Não esperando a resposta, pois sabia que eles tinham visto (santo vê tudo), continuou:
-Está a fim de casar e está de olho naquele rapaz do PT. Tenho de dar um jeito nisto. O que não estou gostando é da pouca roupa que ela usa...
-Que é isso, Antônio? -inquiriu São Sebastião um tanto ofendido, enquanto despregava um dos braços e tirava a flecha do outro (os santos se tratam com intimidade; nenhum usa o “São” antes do nome, daí o Antônio sem o Santo)- e eu, olha como estou vestido. Sumariamente.
-Você é diferente- retrucou Santo Antônio (de Pádua ou de Lisboa? Esta dupla nacionalidade estava lhe trazendo dificuldade de identificação. Acabaria esquizofrênico. Além do mais não estava gostando de ficar carregando aquele menino nos braços  nesta época de acusações de pedofilia).
-Deixem disso, filhos – falou a Virgem, com ar maternal e bondoso. – Não vão discutir por detalhes insignificantes.
-É isto mesmo- falou São Pedro, meio bravo. – Não podemos julgar estas meninas e estes rapazes. Temos de condenar os que influenciam a juventude.
- Quem?- perguntaram os outros santos, curiosos. Santos adoram uma fofoca.
-Não me comprometa, gente - continuava Pedro, alisando a barba branca (tinha muita vontade de raspá-la) - , mas já que vocês insistem (ninguém tinha insistido, porém todos já sabiam que o Pescador era assim mesmo: gostava de uma prosa). Tem, por exemplo o Freud, este desmoralizador do lar, um sem- vergonha que andou falando muita bobagem; a Mary Quant, que inventou a mini saia; o Darwin, aquele danado, que falou que o homem veio do macaco; o Hafner, o fundador da revista Playboy; o Prestes; o...
- Pedro, Pedro, você está exagerando- ecoou uma voz profunda, grave e, ao mesmo tempo linda e maravilhosa. Era Ele.

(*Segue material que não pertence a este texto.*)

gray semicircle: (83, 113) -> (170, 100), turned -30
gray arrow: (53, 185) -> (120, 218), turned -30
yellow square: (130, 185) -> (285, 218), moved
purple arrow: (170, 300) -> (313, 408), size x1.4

-Desculpe-me, Senhor. É o entusiasmo – falou Pedro e se calou.
-Mas-  falou São Cristóvão, carregando um menino nas costas e que já estava cansado daquele peso e muito preocupado, junto com Santo Antônio, com estas acusações de pedofilia. Daqui a pouco iam falar mal dele - o engraçado do dia foi aquele sujeito que veio aqui para ler jornal. Acho que o barulho lá fora está demais. Parece que silêncio só mesmo na casa de Deus.

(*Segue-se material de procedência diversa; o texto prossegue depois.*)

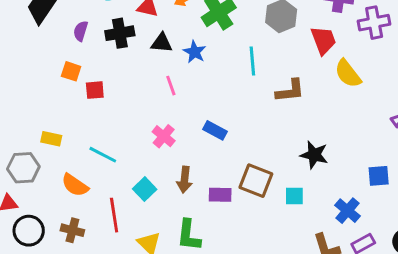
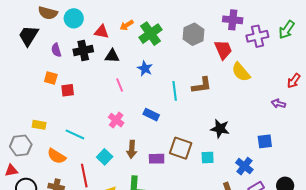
purple semicircle: (81, 31) -> (56, 50), turned -32
blue star: (195, 52) -> (145, 68), moved
cyan line: (252, 61) -> (175, 91), moved

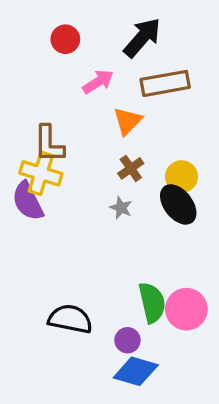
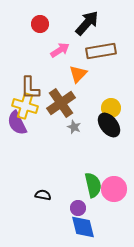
brown cross: (131, 168) -> (61, 103), moved, size x1.8
black semicircle: (70, 319) -> (43, 195), size x0.6
blue diamond: (136, 371) -> (83, 227), turned 60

- Ou nas boates depois que todo mundo vai embora- completou ácido São Paulo, que ostentava uns dizeres debaixo de sua imagem: “Antes casar-se que abrasar-se”.

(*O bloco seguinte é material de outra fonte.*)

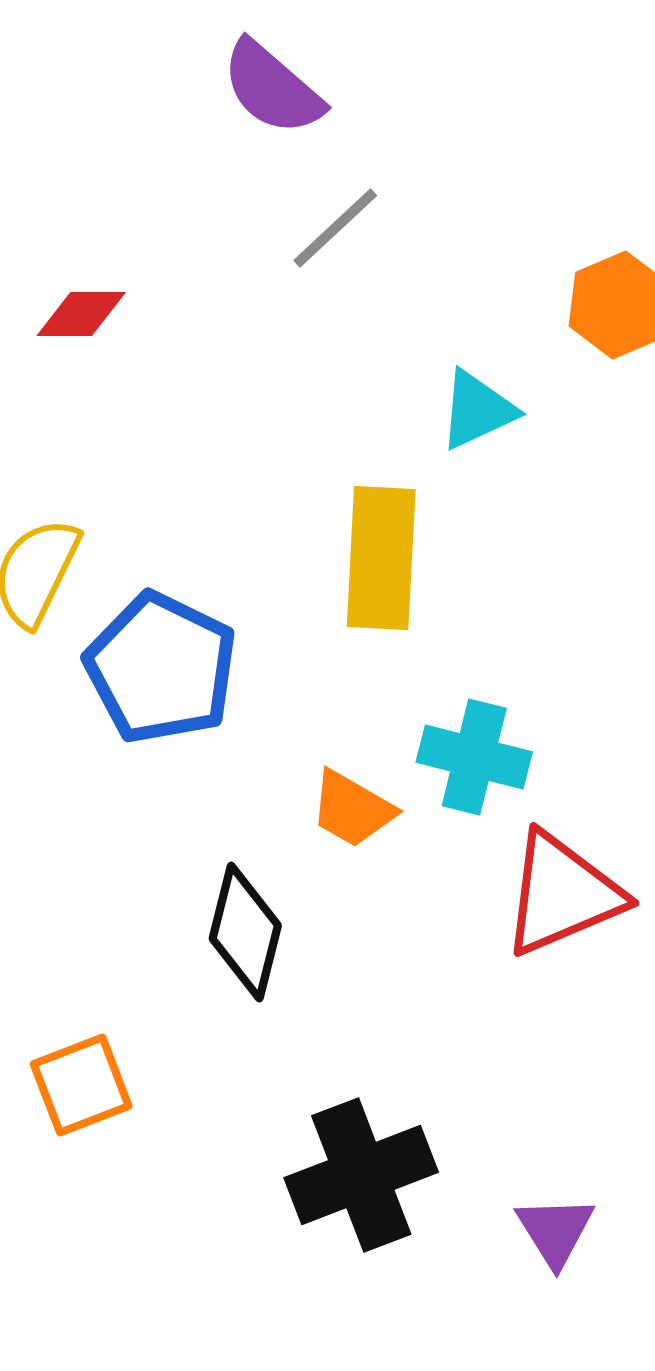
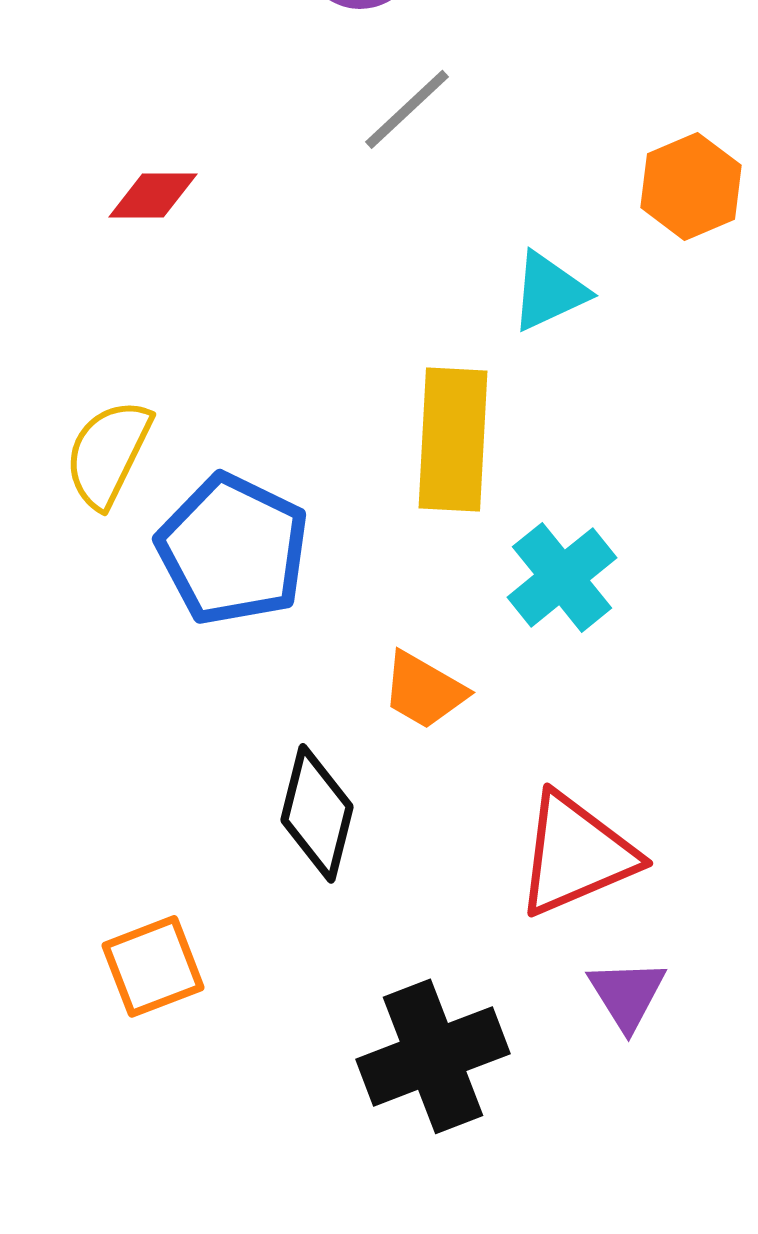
cyan cross: (474, 757) -> (562, 577), moved, turned 37
red triangle: (562, 894) -> (576, 854), moved
purple triangle: (555, 1231) -> (627, 994), moved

- O pior foi o tipo de jornal que o sujeito veio ler aqui- completou Santa Luzia, que, por ser protetora da visão, enxergava maravilhosamente.
-Qual era? – perguntaram novamente todos.
 Antes que Santa Luzia falasse alguma coisa, ouviu-se um estrondoso barulho. A porta foi posta abaixo. Dezenas de pessoas entraram correndo na igreja, pularam os bancos, derrubaram alguns, esconderam-se atrás dos altares e ficaram espiando. Fora, o barulho, os gritos, a confusão geral e um ou outro palavrão.
Os santos se entreolharam sem saber o que estava acontecendo. Procissão não era, porque nem tinha andor. Pagar promessa também não deveria ser, porque, por mais esdrúxula que fosse (e eles já tinham visto de tudo) nunca ninguém tinha se deparado com tal fato. Nem os santos mais antigos, como São Pedro e São Paulo, São Cosme e São Damião, e outros do segundo escalão. Talvez pecadores arrependidos de seus crimes e que ali vieram pedir perdão a Deus. Mas entrar daquele jeito na Igreja?  Não, ninguém sabia o que era aquilo.
De repente, outra confusão, gente correndo para lá e para cá. Uns fugindo, outros chorando. Pouco a pouco, foi tudo voltando à paz e à serenidade própria do local. A igreja ficou vazia. E ninguém ficou sabendo de nada pelo resto daquela noite. Os santos só descobriram o motivo da balbúrdia quando de manhãzinha um vendedor de jornais gritava a plenos pulmões, à porta da Igreja.
- Extra! Extra!Extra! Igreja invadida. Professores municipais e estaduais em greve, impedidos de fazer assembléia,  entram na Igreja para fugir da polícia.